• **HOW TO COMPLETE THIS TASK**: In the listing that follows, the range to quote begins at the line that has "Mobiliário (554, 50)" and ends after the line that has "Art et Architecture (606, 695)"; quote it verbatim and add nothing.

────────

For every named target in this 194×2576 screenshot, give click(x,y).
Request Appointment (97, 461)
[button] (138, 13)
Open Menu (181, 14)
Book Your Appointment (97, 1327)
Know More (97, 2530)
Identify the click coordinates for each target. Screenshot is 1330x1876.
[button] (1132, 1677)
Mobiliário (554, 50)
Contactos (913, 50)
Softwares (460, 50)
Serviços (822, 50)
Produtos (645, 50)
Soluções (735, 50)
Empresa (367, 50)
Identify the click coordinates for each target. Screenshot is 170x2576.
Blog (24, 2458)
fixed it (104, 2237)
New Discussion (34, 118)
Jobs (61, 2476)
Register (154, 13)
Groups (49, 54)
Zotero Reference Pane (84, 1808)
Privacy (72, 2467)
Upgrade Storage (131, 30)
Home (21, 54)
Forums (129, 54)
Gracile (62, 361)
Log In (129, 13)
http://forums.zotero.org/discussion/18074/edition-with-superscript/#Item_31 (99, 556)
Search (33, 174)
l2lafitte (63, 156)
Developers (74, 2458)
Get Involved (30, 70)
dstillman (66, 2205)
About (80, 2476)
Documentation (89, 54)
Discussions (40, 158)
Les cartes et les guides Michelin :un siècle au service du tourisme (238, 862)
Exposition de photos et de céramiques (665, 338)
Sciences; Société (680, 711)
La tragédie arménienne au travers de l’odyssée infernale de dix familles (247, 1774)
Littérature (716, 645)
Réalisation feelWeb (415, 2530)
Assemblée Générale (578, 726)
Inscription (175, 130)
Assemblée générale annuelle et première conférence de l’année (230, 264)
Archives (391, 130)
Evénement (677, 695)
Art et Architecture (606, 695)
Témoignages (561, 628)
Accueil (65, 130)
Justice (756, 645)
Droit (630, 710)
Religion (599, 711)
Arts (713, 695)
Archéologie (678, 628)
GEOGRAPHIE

────────

• **RESPONSE TO THE EXERCISE**:
Mobiliário (554, 50)
Contactos (913, 50)
Softwares (460, 50)
Serviços (822, 50)
Produtos (645, 50)
Soluções (735, 50)
Empresa (367, 50)
Identify the click coordinates for each target. Screenshot is 170x2576.
Blog (24, 2458)
fixed it (104, 2237)
New Discussion (34, 118)
Jobs (61, 2476)
Register (154, 13)
Groups (49, 54)
Zotero Reference Pane (84, 1808)
Privacy (72, 2467)
Upgrade Storage (131, 30)
Home (21, 54)
Forums (129, 54)
Gracile (62, 361)
Log In (129, 13)
http://forums.zotero.org/discussion/18074/edition-with-superscript/#Item_31 (99, 556)
Search (33, 174)
l2lafitte (63, 156)
Developers (74, 2458)
Get Involved (30, 70)
dstillman (66, 2205)
About (80, 2476)
Documentation (89, 54)
Discussions (40, 158)
Les cartes et les guides Michelin :un siècle au service du tourisme (238, 862)
Exposition de photos et de céramiques (665, 338)
Sciences; Société (680, 711)
La tragédie arménienne au travers de l’odyssée infernale de dix familles (247, 1774)
Littérature (716, 645)
Réalisation feelWeb (415, 2530)
Assemblée Générale (578, 726)
Inscription (175, 130)
Assemblée générale annuelle et première conférence de l’année (230, 264)
Archives (391, 130)
Evénement (677, 695)
Art et Architecture (606, 695)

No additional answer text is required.